Recente gegevens van het Voedingscentrum voor 2023 tonen aan dat het aantal moeders dat hun pasgeborenen exclusief borstvoeding geeft, is gedaald tot net iets meer dan de helft, de laagste stand ooit.
Uit de gegevens blijkt dat bijna driekwart van de moeders, 71%, eerder stopt met borstvoeding dan ze zouden willen. Dit wordt vaak veroorzaakt door de perceptie van onvoldoende melkproductie of pijn tijdens het voeden. Soms accepteert de baby ook niet gemakkelijk deze vorm van voeding.
Bijna een kwart van de moeders combineerde borstvoeding met flesvoeding, waardoor het totaalpercentage van baby’s dat borstvoeding kreeg op 76% uitkwam, een stijging ten opzichte van eerdere jaren.

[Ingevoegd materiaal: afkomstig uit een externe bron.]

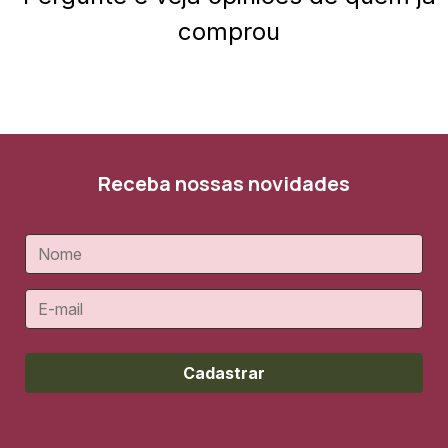
comprou
Receba nossas novidades
Cadastrar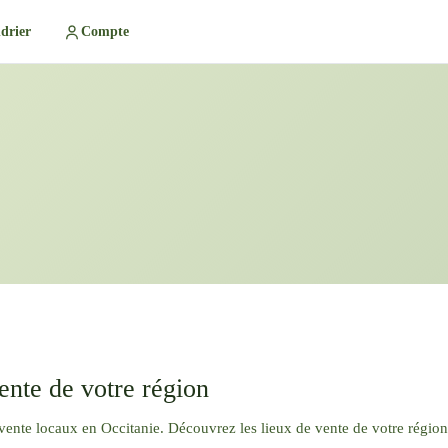
drier
Compte
ente de votre région
vente locaux en Occitanie. Découvrez les lieux de vente de votre région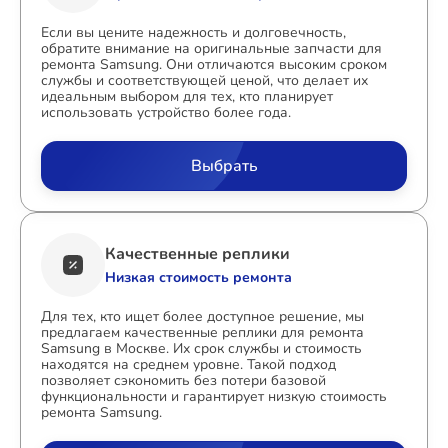
Если вы цените надежность и долговечность,
обратите внимание на оригинальные запчасти для
ремонта Samsung. Они отличаются высоким сроком
службы и соответствующей ценой, что делает их
идеальным выбором для тех, кто планирует
использовать устройство более года.
Выбрать
Качественные реплики
Низкая стоимость ремонта
Для тех, кто ищет более доступное решение, мы
предлагаем качественные реплики для ремонта
Samsung в Москве. Их срок службы и стоимость
находятся на среднем уровне. Такой подход
позволяет сэкономить без потери базовой
функциональности и гарантирует низкую стоимость
ремонта Samsung.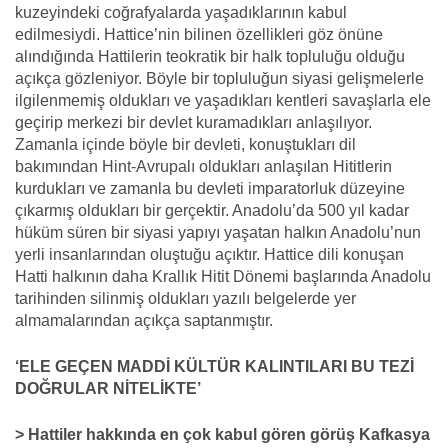
kuzeyindeki coğrafyalarda yaşadıklarının kabul
edilmesiydi. Hattice’nin bilinen özellikleri göz önüne
alındığında Hattilerin teokratik bir halk topluluğu olduğu
açıkça gözleniyor. Böyle bir topluluğun siyasi gelişmelerle
ilgilenmemiş oldukları ve yaşadıkları kentleri savaşlarla ele
geçirip merkezi bir devlet kuramadıkları anlaşılıyor.
Zamanla içinde böyle bir devleti, konuştukları dil
bakımından Hint-Avrupalı oldukları anlaşılan Hititlerin
kurdukları ve zamanla bu devleti imparatorluk düzeyine
çıkarmış oldukları bir gerçektir. Anadolu’da 500 yıl kadar
hüküm süren bir siyasi yapıyı yaşatan halkın Anadolu’nun
yerli insanlarından oluştuğu açıktır. Hattice dili konuşan
Hatti halkının daha Krallık Hitit Dönemi başlarında Anadolu
tarihinden silinmiş oldukları yazılı belgelerde yer
almamalarından açıkça saptanmıştır.
‘ELE GEÇEN MADDİ KÜLTÜR KALINTILARI BU TEZİ
DOĞRULAR NİTELİKTE’
> Hattiler hakkında en çok kabul gören görüş Kafkasya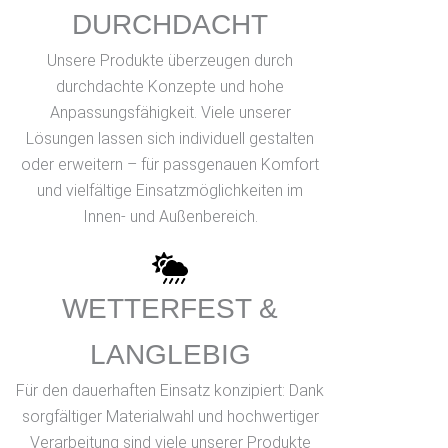
DURCHDACHT
Unsere Produkte überzeugen durch
durchdachte Konzepte und hohe
Anpassungsfähigkeit. Viele unserer
Lösungen lassen sich individuell gestalten
oder erweitern – für passgenauen Komfort
und vielfältige Einsatzmöglichkeiten im
Innen- und Außenbereich.
WETTERFEST &
LANGLEBIG
Für den dauerhaften Einsatz konzipiert: Dank
sorgfältiger Materialwahl und hochwertiger
Verarbeitung sind viele unserer Produkte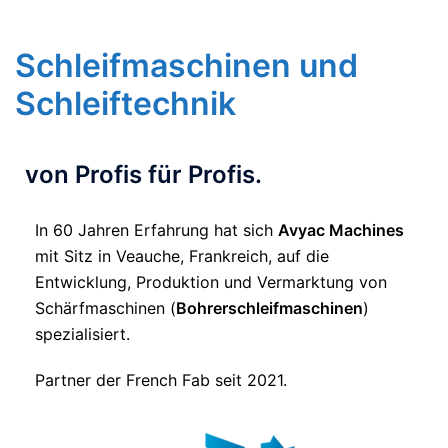
Schleifmaschinen und
Schleiftechnik
von Profis für Profis.​
In 60 Jahren Erfahrung hat sich
Avyac Machines
mit Sitz in Veauche, Frankreich, auf die
Entwicklung, Produktion und Vermarktung von
Schärfmaschinen (
Bohrerschleifmaschinen
)
spezialisiert.
Partner der French Fab seit 2021.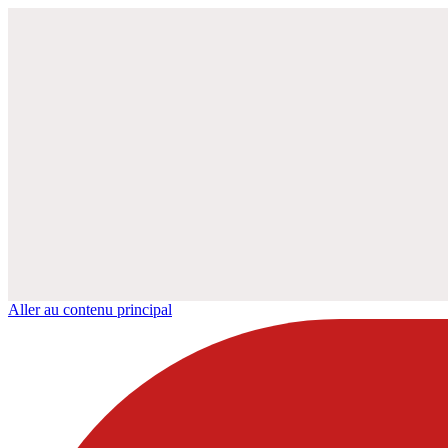
Aller au contenu principal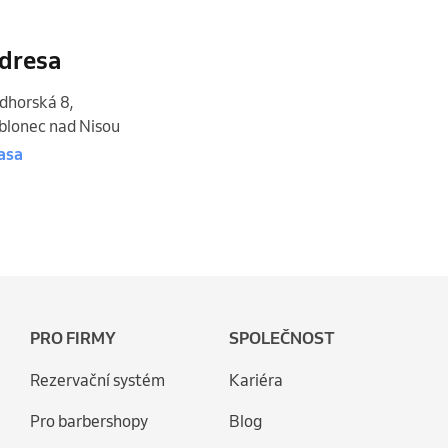
dresa
dhorská 8
,
blonec nad Nisou
asa
PRO FIRMY
SPOLEČNOST
Rezervační systém
Kariéra
Pro barbershopy
Blog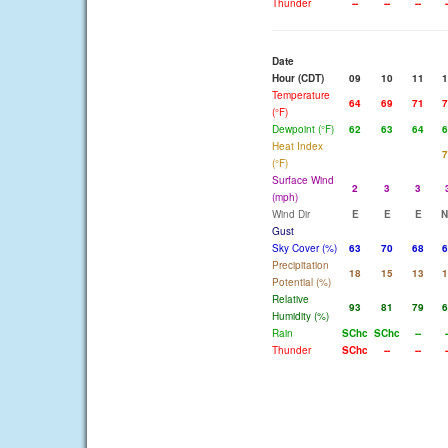
Thunder
--
--
--
-
Date
Hour (CDT)
09
10
11
1
Temperature
64
69
71
7
(°F)
Dewpoint (°F)
62
63
64
6
Heat Index
7
(°F)
Surface Wind
2
3
3
(mph)
Wind Dir
E
E
E
N
Gust
Sky Cover (%)
63
70
68
6
Precipitation
18
15
13
1
Potential (%)
Relative
93
81
79
6
Humidity (%)
Rain
SChc
SChc
--
-
Thunder
SChc
--
--
-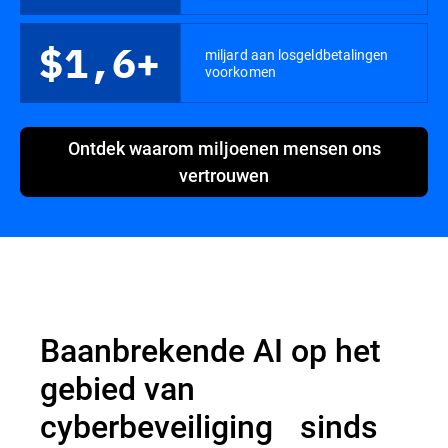
$1,6+
miljard aan losgeldbetalingen
voorkomen
Ontdek waarom miljoenen mensen ons
vertrouwen
Baanbrekende AI op het
gebied van
cyberbeveiliging sinds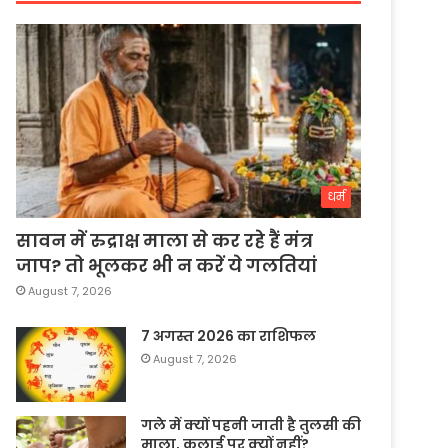
धर्म
सावन में रुद्राक्ष माला से कर रहे हैं मंत्र
जाप? तो भूलकर भी न करें ये गलतियां
August 7, 2026
7 अगस्त 2026 का राशिफल
August 7, 2026
गले में क्यों पहनी जाती है तुलसी की
माला, कलाई पर क्यों नहीं?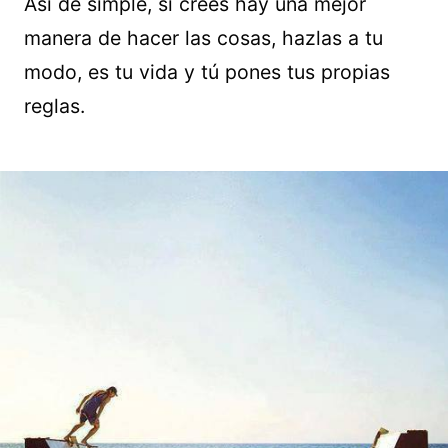
Así de simple, si crees hay una mejor
manera de hacer las cosas, hazlas a tu
modo, es tu vida y tú pones tus propias
reglas.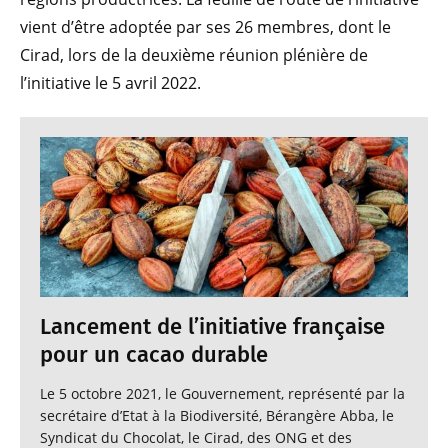
vient d’être adoptée par ses 26 membres, dont le
Cirad, lors de la deuxième réunion plénière de
l’initiative le 5 avril 2022.
Lancement de l’initiative française
pour un cacao durable
Le 5 octobre 2021, le Gouvernement, représenté par la
secrétaire d’Etat à la Biodiversité, Bérangère Abba, le
Syndicat du Chocolat, le Cirad, des ONG et des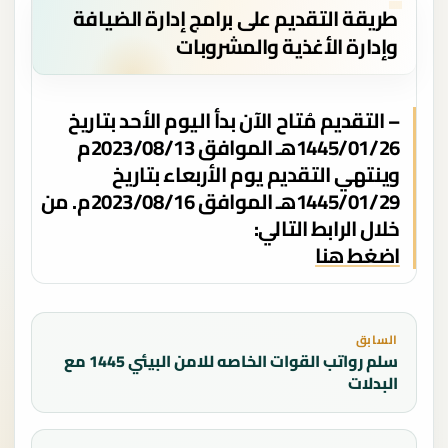
طريقة التقديم على برامج إدارة الضيافة
وإدارة الأغذية والمشروبات
– التقديم مُتاح الآن بدأ اليوم الأحد بتاريخ
1445/01/26هـ الموافق 2023/08/13م
وينتهي التقديم يوم الأربعاء بتاريخ
1445/01/29هـ الموافق 2023/08/16م. من
خلال الرابط التالي:
اضغط هنا
السابق
سلم رواتب القوات الخاصه للامن البيئي 1445 مع
البدلات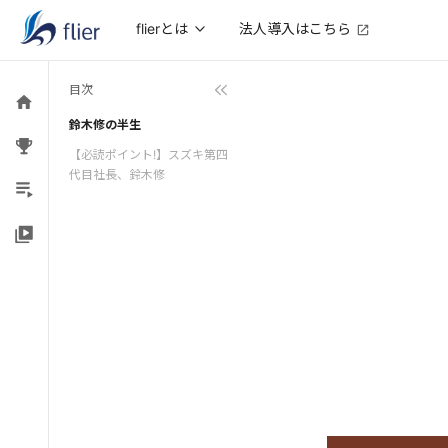
法人導入はこちら
flierとは
目次
鈴木修の半生
【必読ポイント!】スズキ第四
代目社長、鈴木修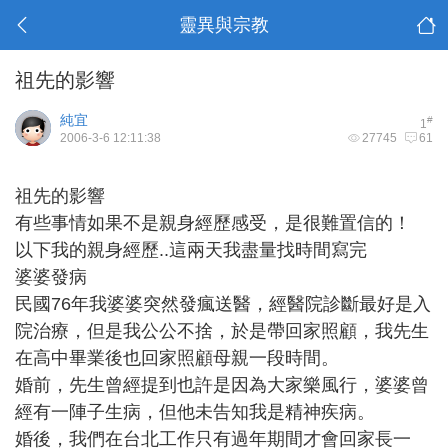
靈異與宗教
祖先的影響
純宜
#
1
2006-3-6 12:11:38
27745
61
祖先的影響
有些事情如果不是親身經歷感受，是很難置信的！
以下我的親身經歷..這兩天我盡量找時間寫完
婆婆發病
民國76年我婆婆突然發瘋送醫，經醫院診斷最好是入
院治療，但是我公公不捨，於是帶回家照顧，我先生
在高中畢業後也回家照顧母親一段時間。
婚前，先生曾經提到也許是因為大家樂風行，婆婆曾
經有一陣子生病，但他未告知我是精神疾病。
婚後，我們在台北工作只有過年期間才會回家長一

Hoewel borstvoeding algemeen wordt beschouwd als de gezondste optie voor baby’s, is het belangrijk om baby’s minstens zes maanden borstvoeding te geven voor optimale voordelen.
Voeding- en gezondheidsexpert Marije Verwijs van het Voedingscentrum merkt op dat borstvoeding geven, vooral in het begin, uitdagend kan zijn.
“De genoemde redenen benadrukken het belang van betere ondersteuning en gedegen voorlichting door professionals zoals verloskundigen, kraamverzorgenden en jeugdgezondheidszorg”, stelt Verwijs.
Ouders noemen gezondheid vaak als belangrijkste reden om met borstvoeding te starten, gevolgd door het bevorderen van het contact tussen moeder en kind.
Opvallend is het verschil in borstvoedingscijfers op basis van opleidingsniveau; ouders met een hogere of wetenschappelijke opleiding geven vaker exclusief borstvoeding dan ouders met een mbo-achtergrond of een meer praktische opleiding.
Dit benadrukt de noodzaak van toegankelijke voorlichting en ondersteuning voor alle moeders, ongeacht hun educatieve achtergrond, om optimale voedingskeuzes voor hun kinderen te kunnen maken.